Page MenuHomePhabricator

Use microformats on Wiktionary to improve term parsing
Closed, DeclinedPublic

Description

(task opened as a follow-up to a conversation with @GWicke at Wikimania)

There is an experimental definition term endpoint deployed which makes some assumptions on the HTML structure of the Wiktionary markup (cf. parseDefinition.js).

To avoid future maintenance problems and to scale up the extraction to other languages / Wiktionaries it would be helpful to have the Wiktionary templates already include semantic information in the output. On Wikisource this has already been done successfully (in the context of ebook metadata export).

It would also be a good starting point for future Wikidata <–> Wiktionary integration work. There is already some minimal semantic information included in a few places, for example gender markers (cf. the Spanish entry casa):

<span class="gender">
  <abbr title="feminine gender">f</abbr>
</span>

A first step would be to formalize these conventions and implement them consistently on the English Wiktionary, then adapt the parsing code on the API side.

Thoughts?

Event Timeline

As I wrote by email a few minutes ago, I really like the idea of Wiktionary including more semantic markup. Without it, of course, efforts like the current content service endpoint are necessarily pretty brittle and not at all scalable to other languages. Also, I wrote the existing endpoint to parse just the information needed to match the product spec created by the design team (see T114949), but of course being able to expose the entire page content in a structured way would be much more useful.

I'm going to tag the Wikipedia app as well for tracking purposes. User engagement with the Wiktionary definition popup feature has been limited so far, but we're interested in seeing how we can increase it, and along with improving discoverability, expanding it beyond English would surely help.

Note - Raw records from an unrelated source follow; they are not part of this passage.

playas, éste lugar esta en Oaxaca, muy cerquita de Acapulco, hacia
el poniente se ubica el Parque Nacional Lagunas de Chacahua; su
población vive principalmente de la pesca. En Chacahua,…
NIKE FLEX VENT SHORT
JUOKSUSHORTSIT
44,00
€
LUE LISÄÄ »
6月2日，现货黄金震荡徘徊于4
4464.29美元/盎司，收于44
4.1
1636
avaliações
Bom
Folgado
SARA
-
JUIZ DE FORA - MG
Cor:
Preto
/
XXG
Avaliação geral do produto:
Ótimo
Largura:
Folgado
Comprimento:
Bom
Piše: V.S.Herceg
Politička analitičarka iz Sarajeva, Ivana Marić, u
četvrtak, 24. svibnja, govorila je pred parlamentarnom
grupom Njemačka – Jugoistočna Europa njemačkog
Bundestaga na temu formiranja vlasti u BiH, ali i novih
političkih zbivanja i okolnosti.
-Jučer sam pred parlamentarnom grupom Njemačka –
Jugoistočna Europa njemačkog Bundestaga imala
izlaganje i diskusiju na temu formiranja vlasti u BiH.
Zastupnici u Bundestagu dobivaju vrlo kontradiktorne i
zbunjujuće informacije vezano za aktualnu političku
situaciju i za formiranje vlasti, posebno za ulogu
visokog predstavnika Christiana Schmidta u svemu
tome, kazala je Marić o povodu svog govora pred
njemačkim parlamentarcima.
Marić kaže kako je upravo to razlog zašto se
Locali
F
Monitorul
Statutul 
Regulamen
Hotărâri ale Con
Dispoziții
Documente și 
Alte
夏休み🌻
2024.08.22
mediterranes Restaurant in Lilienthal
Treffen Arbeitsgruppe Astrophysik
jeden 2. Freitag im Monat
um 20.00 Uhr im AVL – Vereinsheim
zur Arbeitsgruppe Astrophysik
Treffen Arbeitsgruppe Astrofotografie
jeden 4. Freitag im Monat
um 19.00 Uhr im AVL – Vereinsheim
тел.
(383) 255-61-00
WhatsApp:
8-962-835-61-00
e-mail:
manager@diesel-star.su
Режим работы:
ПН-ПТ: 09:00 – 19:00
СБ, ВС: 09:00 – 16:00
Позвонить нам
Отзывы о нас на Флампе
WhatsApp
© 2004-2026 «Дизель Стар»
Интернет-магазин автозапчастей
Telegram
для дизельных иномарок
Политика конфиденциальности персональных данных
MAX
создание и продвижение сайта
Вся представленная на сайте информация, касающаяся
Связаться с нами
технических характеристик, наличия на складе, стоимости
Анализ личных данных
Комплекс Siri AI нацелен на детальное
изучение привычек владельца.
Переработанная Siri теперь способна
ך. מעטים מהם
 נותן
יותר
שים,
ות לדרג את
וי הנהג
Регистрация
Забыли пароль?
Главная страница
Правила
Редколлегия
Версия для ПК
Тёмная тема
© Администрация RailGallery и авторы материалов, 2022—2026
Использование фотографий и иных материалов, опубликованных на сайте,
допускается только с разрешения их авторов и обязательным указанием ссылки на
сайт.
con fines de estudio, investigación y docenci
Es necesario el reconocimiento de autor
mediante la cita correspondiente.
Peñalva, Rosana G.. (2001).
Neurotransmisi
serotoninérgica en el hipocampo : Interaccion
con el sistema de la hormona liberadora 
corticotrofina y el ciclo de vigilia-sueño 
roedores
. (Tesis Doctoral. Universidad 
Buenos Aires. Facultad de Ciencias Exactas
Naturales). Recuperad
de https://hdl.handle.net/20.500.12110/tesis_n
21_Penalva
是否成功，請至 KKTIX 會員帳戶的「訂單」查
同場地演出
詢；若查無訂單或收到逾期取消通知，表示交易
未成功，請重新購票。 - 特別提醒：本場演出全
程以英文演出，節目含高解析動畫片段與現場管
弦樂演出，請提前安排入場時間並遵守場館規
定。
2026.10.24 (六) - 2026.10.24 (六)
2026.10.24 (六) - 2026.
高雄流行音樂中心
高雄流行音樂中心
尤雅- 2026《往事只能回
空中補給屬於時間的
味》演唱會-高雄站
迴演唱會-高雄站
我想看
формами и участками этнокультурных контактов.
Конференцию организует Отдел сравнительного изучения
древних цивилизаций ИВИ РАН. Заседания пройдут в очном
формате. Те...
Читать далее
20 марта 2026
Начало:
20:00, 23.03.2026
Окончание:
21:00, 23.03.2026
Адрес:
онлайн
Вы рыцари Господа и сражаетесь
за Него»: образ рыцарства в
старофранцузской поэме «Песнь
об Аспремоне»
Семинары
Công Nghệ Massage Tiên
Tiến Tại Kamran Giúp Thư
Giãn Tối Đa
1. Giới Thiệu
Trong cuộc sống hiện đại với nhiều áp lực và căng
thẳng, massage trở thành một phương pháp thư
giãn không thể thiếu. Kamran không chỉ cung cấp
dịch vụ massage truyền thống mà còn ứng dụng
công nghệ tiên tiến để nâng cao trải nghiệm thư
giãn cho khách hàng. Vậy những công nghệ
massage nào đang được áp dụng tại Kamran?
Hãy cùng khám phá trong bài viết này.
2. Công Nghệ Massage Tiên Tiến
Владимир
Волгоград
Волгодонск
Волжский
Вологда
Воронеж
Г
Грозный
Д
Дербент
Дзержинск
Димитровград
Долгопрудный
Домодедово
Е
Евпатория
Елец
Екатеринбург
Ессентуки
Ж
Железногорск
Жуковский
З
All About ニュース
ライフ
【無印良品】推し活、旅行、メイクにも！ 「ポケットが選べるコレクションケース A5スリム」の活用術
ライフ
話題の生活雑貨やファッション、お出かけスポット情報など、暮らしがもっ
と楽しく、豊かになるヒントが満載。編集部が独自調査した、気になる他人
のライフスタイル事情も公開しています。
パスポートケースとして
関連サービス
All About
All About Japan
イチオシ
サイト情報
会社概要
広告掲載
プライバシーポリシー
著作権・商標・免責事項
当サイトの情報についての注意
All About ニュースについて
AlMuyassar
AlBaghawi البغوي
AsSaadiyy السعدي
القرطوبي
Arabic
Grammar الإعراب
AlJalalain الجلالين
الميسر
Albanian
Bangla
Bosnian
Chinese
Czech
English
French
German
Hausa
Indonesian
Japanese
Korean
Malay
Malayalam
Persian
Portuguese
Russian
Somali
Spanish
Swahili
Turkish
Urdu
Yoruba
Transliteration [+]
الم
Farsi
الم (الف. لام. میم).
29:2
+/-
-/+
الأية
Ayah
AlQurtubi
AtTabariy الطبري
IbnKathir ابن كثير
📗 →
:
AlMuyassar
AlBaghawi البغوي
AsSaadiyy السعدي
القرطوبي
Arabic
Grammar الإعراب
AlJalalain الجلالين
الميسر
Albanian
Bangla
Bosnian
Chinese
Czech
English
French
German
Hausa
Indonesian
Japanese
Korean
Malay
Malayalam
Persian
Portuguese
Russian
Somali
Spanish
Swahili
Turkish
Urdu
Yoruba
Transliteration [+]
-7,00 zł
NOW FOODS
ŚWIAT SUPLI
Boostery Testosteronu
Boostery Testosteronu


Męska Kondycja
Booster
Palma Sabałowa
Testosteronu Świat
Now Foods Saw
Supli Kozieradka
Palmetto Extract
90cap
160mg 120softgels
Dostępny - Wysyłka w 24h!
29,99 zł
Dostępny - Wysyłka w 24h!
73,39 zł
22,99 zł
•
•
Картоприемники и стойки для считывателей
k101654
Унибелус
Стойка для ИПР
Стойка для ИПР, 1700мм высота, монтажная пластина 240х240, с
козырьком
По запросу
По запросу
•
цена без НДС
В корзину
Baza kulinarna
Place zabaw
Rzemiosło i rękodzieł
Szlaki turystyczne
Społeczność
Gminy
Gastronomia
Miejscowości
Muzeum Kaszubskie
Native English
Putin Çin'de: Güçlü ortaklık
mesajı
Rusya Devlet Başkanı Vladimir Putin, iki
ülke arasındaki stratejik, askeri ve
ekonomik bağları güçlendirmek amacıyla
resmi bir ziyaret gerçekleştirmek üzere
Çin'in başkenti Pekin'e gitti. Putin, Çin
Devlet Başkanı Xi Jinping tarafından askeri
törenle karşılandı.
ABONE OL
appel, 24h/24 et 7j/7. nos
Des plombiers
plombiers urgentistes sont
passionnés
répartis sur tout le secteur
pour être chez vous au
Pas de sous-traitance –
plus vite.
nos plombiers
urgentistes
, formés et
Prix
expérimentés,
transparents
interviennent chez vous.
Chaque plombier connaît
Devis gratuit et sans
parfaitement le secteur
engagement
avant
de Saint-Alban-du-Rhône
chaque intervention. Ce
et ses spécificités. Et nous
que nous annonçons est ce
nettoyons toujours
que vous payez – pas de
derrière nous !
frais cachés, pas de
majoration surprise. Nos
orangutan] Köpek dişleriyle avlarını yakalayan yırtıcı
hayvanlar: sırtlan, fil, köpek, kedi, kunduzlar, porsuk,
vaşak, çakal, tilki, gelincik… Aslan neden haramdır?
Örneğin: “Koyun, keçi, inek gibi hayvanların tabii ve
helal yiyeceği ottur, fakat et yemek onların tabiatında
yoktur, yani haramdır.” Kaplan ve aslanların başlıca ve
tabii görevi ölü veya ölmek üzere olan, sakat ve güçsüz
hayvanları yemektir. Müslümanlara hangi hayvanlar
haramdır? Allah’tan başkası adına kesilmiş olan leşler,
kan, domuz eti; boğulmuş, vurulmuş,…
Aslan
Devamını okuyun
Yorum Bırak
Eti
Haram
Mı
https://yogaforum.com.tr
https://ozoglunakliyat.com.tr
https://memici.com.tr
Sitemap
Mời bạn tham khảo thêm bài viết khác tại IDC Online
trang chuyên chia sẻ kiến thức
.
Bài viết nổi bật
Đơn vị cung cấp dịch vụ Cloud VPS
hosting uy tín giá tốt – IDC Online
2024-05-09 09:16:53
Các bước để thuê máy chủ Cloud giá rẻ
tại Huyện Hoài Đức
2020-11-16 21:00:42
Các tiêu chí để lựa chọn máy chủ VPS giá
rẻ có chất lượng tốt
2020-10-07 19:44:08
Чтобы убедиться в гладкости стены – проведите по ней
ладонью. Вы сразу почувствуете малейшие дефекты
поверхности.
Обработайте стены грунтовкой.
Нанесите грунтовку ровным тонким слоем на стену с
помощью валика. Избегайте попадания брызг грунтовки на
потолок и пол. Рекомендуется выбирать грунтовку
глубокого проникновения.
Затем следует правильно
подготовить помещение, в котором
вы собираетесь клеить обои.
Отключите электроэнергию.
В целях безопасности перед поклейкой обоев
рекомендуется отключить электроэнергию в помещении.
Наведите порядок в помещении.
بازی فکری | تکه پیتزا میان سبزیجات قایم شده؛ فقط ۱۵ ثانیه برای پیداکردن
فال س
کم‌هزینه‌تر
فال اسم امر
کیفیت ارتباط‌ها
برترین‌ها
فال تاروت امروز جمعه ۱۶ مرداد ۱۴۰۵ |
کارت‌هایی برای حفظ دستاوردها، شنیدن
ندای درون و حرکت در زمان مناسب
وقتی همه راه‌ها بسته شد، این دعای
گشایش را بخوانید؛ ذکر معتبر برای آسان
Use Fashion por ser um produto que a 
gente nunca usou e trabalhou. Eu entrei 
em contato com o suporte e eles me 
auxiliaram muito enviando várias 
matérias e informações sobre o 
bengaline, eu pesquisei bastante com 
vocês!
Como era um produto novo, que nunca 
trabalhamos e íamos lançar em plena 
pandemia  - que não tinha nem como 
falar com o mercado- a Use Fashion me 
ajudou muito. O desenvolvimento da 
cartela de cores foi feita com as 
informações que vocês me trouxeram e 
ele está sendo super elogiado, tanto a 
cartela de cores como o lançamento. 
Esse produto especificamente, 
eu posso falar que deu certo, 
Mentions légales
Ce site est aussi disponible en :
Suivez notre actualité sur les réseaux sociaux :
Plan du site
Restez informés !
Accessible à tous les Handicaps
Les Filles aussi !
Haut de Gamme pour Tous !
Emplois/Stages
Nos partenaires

@Jhernandez Are Wiktionary definition popups something the web team would be interested in, if we can get the endpoint into a more robust and scalable state?

@Mholloway I'm not really sure, why are you asking?

Sounds like a good idea to me, but I'm no PO :p

Fair 'nuff. :) Just thought of you because of your interest in node services. We don't really keep such a strict engineer/PO division of labor over here in Android-land.

@Mholloway, could you document which elements you would like to see marked up? I know this is somewhat implicit in the current extraction logic, but I think it would be help move the discussion forward to have a concrete list that we could discuss with the community.

Sure, I'll do some thinking and put together a list.

It seems like adding microformats to identify
-language headers,
-part-of-speech headers,
-definitions, and
-examples
would be a good start.

Could we add class="wd-header", class="wd-part-of-speech" to the relevant header tags, and class="wd-definition" and class="wd-example" to the relevant <li> tags?

Edit: to incorporate @GWicke's suggestion below.

@Mholloway: Those class names are very general, which makes conflicts more likely. Perhaps consider adding a prefix, such as "wd-" (wiktionary definition)?

Good idea. I updated my comment above to reflect it.

Niedzielski subscribed.

This kind of sounds like technical debt. Please drop the tag if I'm mistaken.

I finally managed to get some time to work on this and also did some research on microformats. In the last few years this area has become increasingly confusing with a variety of options (microformats1/2, W3C microdata, schema.org, RDFa (lite), JSON-LD etc).

In my opinion the simplest option in terms of marking up and parsing of content seems to be microformats2. They are based around prefix classes which can be mapped easily to JSON types with generic parsers available for different languages.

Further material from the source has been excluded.